The antibody according to the invention can also be conjugated with a radioisotope to produce a cytotoxic radiopharmaceutical, which is also called a radioactive antibody conjugate. Examples of radioisotopes that can be conjugated to an antibody for diagnostic or therapeutic use include, but are not limited to, Iodine 131, Indium 111, Yttrium 90, and Lutetium 177. Processes for preparing radioactive antibody conjugates are well known in the art.
The antibody according to the invention can also be conjugated with a protein having required biological activity and can be used to modify a specific biological response. Such biologically active proteins include, for example: toxin with enzymatic activity or active fragment thereof, such as abrin, ricin A, pseudomonas exotoxin or diphtheria toxin; protein, such as tumor necrosis factor or interferon-γ; or biological response modifier, such as lymphokines, interleukin-1 (““IL-1”), interleukin-2 (“IL-2”), interleukin-6 (“IL-6”), interleukin-10 (“IL-10”), granulocyte macrophage colony stimulating factor (“GM-CSF”), granulocyte colony stimulating factor (“G-CSF”) or other immune factors such as IFN, etc.
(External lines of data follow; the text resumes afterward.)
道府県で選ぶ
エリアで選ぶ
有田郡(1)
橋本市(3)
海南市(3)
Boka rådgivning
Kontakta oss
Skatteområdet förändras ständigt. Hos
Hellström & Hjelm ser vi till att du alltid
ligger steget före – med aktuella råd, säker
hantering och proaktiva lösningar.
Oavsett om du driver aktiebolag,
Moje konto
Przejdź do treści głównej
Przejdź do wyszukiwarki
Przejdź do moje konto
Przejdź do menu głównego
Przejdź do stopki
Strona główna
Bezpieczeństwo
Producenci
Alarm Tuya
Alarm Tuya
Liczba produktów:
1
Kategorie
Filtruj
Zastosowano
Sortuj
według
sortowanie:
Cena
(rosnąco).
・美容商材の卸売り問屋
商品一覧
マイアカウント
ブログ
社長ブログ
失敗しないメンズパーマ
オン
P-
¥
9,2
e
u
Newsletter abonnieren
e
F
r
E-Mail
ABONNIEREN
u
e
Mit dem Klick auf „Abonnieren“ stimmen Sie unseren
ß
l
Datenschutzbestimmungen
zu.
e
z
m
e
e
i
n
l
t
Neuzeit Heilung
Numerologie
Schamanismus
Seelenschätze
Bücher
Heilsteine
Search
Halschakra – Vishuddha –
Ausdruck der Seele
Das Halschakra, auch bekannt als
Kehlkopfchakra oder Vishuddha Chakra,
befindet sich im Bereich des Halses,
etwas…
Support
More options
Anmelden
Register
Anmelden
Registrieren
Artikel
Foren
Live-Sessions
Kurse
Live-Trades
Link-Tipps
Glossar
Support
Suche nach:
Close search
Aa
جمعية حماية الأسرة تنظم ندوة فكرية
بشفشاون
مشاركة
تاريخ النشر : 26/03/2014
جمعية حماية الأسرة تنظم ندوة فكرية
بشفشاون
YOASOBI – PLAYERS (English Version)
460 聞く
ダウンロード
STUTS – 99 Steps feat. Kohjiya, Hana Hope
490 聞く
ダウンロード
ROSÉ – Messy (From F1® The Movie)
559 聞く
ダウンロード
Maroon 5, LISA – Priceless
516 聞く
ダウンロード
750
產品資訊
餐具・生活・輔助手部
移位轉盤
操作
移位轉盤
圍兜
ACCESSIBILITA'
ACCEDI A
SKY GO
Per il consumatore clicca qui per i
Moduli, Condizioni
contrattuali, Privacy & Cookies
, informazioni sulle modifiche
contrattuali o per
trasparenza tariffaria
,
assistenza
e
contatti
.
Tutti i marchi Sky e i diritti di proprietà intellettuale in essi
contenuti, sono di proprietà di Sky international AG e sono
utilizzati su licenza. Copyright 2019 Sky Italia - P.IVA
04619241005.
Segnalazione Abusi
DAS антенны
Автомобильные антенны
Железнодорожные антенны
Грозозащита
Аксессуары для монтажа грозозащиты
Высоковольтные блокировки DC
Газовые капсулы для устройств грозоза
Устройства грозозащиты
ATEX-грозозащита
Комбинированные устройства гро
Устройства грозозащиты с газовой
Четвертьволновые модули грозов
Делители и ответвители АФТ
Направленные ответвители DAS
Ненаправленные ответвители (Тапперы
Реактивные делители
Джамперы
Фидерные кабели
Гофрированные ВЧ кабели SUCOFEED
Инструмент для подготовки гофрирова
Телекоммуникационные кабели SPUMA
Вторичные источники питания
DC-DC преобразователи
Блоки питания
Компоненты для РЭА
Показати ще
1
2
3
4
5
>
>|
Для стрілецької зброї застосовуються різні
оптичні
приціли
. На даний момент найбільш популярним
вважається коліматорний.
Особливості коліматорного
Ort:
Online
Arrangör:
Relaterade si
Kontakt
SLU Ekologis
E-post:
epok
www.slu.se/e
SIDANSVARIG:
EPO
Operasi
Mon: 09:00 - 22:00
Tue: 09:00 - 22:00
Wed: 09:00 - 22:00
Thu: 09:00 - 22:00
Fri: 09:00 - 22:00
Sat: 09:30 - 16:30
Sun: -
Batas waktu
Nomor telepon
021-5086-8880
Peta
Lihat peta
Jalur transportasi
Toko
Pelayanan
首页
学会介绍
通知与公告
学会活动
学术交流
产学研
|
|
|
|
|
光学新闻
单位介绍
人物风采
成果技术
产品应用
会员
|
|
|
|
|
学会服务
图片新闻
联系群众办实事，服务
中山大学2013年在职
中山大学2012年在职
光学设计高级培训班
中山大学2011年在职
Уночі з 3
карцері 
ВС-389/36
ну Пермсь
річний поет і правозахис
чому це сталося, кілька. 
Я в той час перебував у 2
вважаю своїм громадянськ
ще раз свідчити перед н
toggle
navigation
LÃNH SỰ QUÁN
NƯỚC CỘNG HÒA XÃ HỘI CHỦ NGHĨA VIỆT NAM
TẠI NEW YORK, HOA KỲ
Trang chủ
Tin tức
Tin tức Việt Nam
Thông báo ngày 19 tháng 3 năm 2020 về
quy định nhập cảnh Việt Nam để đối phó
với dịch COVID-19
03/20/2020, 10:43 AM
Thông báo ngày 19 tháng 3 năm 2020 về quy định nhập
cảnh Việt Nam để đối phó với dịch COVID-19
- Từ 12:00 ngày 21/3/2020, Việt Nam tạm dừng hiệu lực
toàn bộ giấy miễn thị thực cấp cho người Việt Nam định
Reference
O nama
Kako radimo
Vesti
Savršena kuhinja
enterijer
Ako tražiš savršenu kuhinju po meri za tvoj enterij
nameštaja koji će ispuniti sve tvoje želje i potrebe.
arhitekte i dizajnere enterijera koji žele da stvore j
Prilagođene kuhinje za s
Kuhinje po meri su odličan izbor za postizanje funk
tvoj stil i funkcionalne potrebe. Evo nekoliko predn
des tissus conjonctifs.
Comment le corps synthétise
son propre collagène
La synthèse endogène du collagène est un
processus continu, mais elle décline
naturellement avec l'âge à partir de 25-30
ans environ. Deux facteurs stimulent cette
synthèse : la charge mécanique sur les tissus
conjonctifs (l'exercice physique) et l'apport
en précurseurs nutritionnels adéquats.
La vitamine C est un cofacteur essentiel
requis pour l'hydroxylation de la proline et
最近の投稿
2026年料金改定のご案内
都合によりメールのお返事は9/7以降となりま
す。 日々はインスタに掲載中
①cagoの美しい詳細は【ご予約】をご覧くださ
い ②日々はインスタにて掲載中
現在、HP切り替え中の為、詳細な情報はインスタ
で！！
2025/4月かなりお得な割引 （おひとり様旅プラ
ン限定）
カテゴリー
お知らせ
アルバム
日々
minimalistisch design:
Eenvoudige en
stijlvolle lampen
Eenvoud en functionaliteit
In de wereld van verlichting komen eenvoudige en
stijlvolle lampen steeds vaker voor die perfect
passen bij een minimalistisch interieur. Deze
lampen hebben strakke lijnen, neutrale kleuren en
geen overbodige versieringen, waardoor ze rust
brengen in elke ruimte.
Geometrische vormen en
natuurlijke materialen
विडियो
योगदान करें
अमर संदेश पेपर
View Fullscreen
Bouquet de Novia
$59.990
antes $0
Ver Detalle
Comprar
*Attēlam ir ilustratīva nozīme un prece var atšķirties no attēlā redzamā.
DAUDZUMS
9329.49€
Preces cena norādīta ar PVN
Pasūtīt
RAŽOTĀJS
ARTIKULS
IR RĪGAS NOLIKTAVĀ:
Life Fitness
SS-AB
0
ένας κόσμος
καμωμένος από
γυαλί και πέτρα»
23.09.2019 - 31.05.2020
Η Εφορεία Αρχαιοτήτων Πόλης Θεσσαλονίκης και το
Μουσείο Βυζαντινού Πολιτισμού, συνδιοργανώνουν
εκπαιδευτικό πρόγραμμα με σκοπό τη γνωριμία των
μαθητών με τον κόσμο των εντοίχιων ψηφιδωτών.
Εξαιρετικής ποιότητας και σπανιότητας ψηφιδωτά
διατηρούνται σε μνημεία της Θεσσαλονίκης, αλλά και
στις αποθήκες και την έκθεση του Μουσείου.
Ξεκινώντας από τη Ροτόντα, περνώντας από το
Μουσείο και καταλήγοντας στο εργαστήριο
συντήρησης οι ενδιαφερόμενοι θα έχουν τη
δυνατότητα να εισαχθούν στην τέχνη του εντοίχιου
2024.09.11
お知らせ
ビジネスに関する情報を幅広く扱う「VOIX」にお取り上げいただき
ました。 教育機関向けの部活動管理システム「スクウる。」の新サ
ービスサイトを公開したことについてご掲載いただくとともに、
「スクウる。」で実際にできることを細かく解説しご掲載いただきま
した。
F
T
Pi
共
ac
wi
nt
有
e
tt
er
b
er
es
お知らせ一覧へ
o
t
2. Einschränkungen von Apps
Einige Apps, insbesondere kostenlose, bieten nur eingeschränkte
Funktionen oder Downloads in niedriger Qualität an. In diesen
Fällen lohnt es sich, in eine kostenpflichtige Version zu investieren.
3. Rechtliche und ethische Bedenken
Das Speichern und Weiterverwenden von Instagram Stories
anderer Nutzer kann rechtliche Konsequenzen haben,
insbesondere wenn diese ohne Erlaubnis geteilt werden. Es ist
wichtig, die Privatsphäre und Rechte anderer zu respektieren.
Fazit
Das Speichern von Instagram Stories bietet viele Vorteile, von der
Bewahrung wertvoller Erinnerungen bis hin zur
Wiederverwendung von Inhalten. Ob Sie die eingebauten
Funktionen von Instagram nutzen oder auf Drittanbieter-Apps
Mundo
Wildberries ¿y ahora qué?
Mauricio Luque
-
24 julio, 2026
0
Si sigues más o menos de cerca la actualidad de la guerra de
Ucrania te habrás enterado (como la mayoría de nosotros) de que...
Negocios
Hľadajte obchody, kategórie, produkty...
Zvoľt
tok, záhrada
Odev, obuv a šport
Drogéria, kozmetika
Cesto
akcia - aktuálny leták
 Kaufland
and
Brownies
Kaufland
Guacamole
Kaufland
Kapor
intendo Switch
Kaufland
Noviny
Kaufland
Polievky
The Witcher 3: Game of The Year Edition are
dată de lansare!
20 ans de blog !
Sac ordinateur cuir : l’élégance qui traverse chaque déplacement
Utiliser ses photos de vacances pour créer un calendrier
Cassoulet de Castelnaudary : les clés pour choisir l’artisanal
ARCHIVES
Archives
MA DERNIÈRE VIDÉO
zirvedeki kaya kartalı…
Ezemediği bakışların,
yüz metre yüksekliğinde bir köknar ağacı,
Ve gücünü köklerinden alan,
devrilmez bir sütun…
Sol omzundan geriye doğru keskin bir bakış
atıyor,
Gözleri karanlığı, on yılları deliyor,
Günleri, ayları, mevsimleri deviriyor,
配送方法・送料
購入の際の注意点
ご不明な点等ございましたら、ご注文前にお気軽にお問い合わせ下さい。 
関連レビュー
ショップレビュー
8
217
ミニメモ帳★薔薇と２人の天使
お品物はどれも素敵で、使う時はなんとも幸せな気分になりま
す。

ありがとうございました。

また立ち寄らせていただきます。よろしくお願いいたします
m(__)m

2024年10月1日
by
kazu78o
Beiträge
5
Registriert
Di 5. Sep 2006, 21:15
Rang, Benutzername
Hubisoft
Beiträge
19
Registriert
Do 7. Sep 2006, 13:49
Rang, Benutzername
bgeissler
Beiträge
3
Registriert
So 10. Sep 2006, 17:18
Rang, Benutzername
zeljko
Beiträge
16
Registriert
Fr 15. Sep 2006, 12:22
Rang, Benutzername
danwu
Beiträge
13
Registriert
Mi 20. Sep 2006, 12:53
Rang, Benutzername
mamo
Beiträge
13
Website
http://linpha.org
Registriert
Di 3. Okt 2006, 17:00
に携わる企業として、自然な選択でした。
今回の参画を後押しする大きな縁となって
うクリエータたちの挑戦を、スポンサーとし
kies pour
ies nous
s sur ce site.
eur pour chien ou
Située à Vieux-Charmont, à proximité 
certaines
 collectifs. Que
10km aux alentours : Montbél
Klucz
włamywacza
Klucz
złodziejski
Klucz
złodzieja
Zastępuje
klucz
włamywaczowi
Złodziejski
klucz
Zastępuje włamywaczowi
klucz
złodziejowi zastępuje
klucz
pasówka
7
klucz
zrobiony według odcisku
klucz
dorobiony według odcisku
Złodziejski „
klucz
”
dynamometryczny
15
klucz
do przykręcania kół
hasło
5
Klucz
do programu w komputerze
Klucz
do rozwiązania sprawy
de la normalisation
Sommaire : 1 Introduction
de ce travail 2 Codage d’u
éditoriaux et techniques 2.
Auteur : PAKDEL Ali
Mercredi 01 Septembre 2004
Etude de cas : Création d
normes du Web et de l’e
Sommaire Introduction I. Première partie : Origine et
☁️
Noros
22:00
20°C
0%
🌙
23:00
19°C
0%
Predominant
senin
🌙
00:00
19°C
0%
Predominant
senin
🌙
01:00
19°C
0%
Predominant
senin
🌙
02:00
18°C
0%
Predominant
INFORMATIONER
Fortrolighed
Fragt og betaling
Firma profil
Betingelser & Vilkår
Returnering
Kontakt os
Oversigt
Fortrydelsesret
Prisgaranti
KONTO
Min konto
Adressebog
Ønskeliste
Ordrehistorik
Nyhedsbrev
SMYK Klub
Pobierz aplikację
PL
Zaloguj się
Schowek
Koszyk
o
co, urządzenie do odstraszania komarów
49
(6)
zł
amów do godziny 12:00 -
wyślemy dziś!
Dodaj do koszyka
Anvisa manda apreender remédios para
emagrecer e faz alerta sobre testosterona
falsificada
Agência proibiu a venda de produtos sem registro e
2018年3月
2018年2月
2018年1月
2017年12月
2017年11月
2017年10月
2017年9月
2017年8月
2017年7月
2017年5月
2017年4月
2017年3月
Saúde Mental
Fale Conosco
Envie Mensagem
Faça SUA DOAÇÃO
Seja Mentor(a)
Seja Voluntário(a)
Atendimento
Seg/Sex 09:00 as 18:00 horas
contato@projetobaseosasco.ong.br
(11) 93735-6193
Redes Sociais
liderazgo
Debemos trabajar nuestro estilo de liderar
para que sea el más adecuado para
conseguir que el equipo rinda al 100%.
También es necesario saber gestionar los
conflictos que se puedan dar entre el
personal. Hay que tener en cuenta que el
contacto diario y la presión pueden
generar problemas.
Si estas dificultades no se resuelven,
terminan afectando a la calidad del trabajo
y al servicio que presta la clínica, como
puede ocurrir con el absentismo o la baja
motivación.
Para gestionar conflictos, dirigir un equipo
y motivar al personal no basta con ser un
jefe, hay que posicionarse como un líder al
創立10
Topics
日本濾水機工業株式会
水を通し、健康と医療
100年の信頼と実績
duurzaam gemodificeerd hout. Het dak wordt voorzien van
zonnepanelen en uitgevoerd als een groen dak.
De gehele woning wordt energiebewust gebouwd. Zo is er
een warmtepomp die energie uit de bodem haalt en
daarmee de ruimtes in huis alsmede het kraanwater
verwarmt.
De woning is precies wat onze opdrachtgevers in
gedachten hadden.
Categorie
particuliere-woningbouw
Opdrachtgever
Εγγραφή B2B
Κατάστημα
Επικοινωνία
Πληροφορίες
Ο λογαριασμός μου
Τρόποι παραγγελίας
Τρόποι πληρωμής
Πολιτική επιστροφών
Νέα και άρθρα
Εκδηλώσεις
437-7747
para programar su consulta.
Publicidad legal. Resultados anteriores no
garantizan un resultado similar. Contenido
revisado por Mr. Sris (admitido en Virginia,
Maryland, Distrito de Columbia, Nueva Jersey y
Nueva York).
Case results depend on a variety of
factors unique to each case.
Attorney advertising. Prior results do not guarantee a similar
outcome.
The antibody or pharmaceutical composition according to the invention can be administered in combination with a chemotherapeutic agent or antibody targeting other tumor antigen. The antibody according to the invention and the chemotherapeutic agent or antibody targeting other tumor antigen can be administered at once or separately. When administered separately (when different administration schedules are used), they can be administered continuously without interruption or at predetermined intervals. The antibody according to the invention or the pharmaceutical composition according to the invention can also be combined with radiotherapy, for example, including the administration of ionizing radiation to the patient, which is earlier than, during the process of, and/or later than the administration process of the antibody or pharmaceutical composition according to the invention.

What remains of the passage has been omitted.